Open Access Dissertation

Degree Name

Doctor of Philosophy in Physics (PhD)

Administrative Home Department

Department of Physics

Advisor 1

Petra Huentemeyer

Committee Member 1

David Nitz

Committee Member 2

Brian Fick

Committee Member 3

Qiuying Sha

Abstract

The Cygnus region of our Galaxy consists of an active star forming region and a wealth of various astrophysical sources such as pulsar wind nebulae (PWN), supernova remnants (SNRs), and massive star clusters. Massive stellar clusters and associations have been postulated as possible sources of cosmic rays (CRs) in our Galaxy. One example of a gamma-ray source associated with a stellar association lies in the Cygnus region known as the "Cygnus Cocoon". It is an extended region of gamma-ray emission in the Cygnus X region and attributed to a possible superbubble with freshly accelerated CRs which are hypothesized to produce gamma rays via interaction with the ambient gas nuclei. The emission region is an environment of lower particle density and is surrounded by ionization fronts like a carved-out cavity or a cocoon.

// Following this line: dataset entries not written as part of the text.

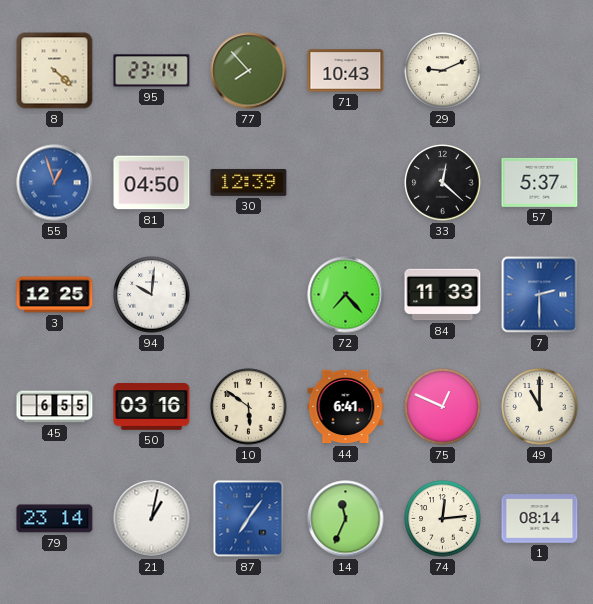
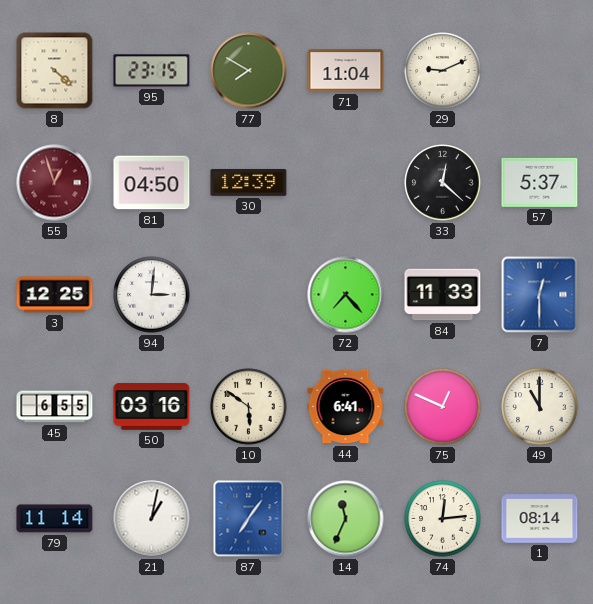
95: 23:14 -> 23:15
77: 7:53 -> 7:50
71: 10:43 -> 11:04
55 dial: blue -> burgundy
94: 10:01 -> 3:01
7: 2:30 -> 12:30
79: 23:14 -> 11:14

CRs in the Cocoon could have originated in the OB2 association and been accelerated at the interaction sites of stellar winds of massive type O stars. So far, there is no clear association at TeV energies. In the study presented in this thesis, I used data collected by the HAWC Observatory over 1038 days to disentangle the TeV gamma-ray emission from 2HWC J2031+415, a source which was previously reported in the 2nd HAWC catalog and is collocated with the Cygnus Cocoon, into two components: a pulsar wind nebula and the Cygnus superbubble. The contribution from the Cygnus superbubble is detected at a significance level of ~ 12 sigma with maximum photon energies above 100 TeV, the highest measured yet. Based on the spectrum and morphology of gamma-rays across six decades of energy, and the non-detection of radio and X-ray photons from this region, the gamma-rays are plausibly of a hadronic origin. There is a spectral softening above 1 TeV, which can be explained by two hadronic scenarios. Either there is a leakage of CRs from the superbubble resulting in a spectral break from GeV to TeV or the spectral softening is due to cut-off energy, an upper limit to the particle acceleration by the stellar winds.